Berger si infilò una mano in tasca e porse a Cavuto un suo biglietto da visita della Red Lion Investments.
«Cosa ne dice se lei e Angela saltate il giro degli animali e ci raggiungete per la torta?»
«Ma, papà! Gli animali! Le scimmie! Io voglio vedere le scimmie» disse Angela, sul punto di scoppiare in lacrime, tirando il padre per la maglia.
«Sono davvero imperdonabile. Parlo sempre a sproposito» disse Berger, imbarazzato, mentre la bambina si metteva a piangere.
Fece schioccare di nuovo le dita e aggiunse: «Mi sento terribilmente in colpa, Ken. Se vuole, Angela e io possiamo precederla, così la bambina non perderà il giro. Quando è pronto, ci chiama e noi le diciamo da quale animale siamo».
Era il momento decisivo, Berger lo sapeva. Il riguardo per il capo che si scontra con la paranoia del genitore. Berger contava sul fatto che l’analista disoccupato non fosse abituato a restare a casa con la bambina e non fosse troppo sicuro di sé e del proprio istinto. Ovviamente, se avesse detto di no, Berger sarebbe rapidamente passato al piano B. Colpire il padre con uno storditore elettrico, addormentare la bambina con il cloroformio e andarsene da lì.
«Be’...» disse Cavuto, finalmente.
Berger trattenne il fiato. Il pesce aveva abboccato all’amo. Era venuto il momento di tirarlo a sé lentamente.
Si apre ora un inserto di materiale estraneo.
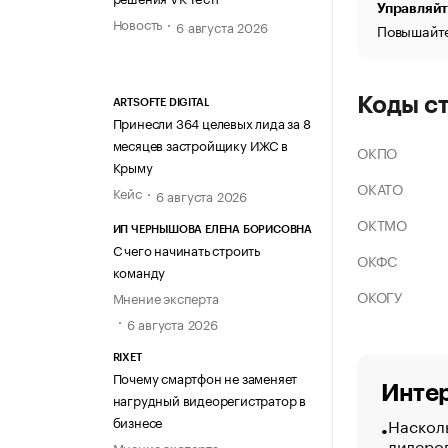
Управляйт
Новость
6 августа 2026
Повышайте
Коды с
ARTSOFTE DIGITAL
Принесли 364 целевых лида за 8
месяцев застройщику ИЖС в
ОКПО
Крыму
ОКАТО
Кейс
6 августа 2026
ОКТМО
ИП ЧЕРНЫШОВА ЕЛЕНА БОРИСОВНА
С чего начинать строить
ОКФС
команду
ОКОГУ
Мнение эксперта
6 августа 2026
RIXET
Почему смартфон не заменяет
Интер
нагрудный видеорегистратор в
бизнесе
Насколь
лидеро
Мнение эксперта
«Decida lei» disse Berger, guardando l’orologio mentre scendeva un gradino. La bambina, intuendo che stava per allontanarsi, si mise a singhiozzare.
«Non è troppo disturbo?» disse Cavuto.
«Assolutamente no» rispose Berger, prendendo la bambina per la mano con un sorriso. «Bethany sarà felicissima di farsi una nuova amichetta.»
«Non ci metterò molto!» gridò Cavuto, giocherellando con il falso biglietto da visita mentre loro si allontanavano lungo il marciapiede.
E invece sì, paparino, pensò Berger facendo ciao con la mano. Molto più di quanto tu creda.
Arrivato all’angolo, si voltò a guardare. Cavuto era già rientrato in casa. Invece di puntare dritto verso il parco e lo zoo, svoltò a sinistra in cerca di un taxi.
«Ehi, Angela, hai sete? Vuoi un succo di frutta?» disse Berger, tirando fuori il succo di mela cui aveva aggiunto del valium in gocce.
«È biologico?» chiese la frugoletta dai capelli così biondi da sembrare quasi bianchi. «La mamma mi dà solo succhi biologici.»
«Oh, certo che è biologico, Angela» rispose Berger, mentre un taxi si fermava accanto al marciapiede. «Non ne esiste uno più biologico di questo.»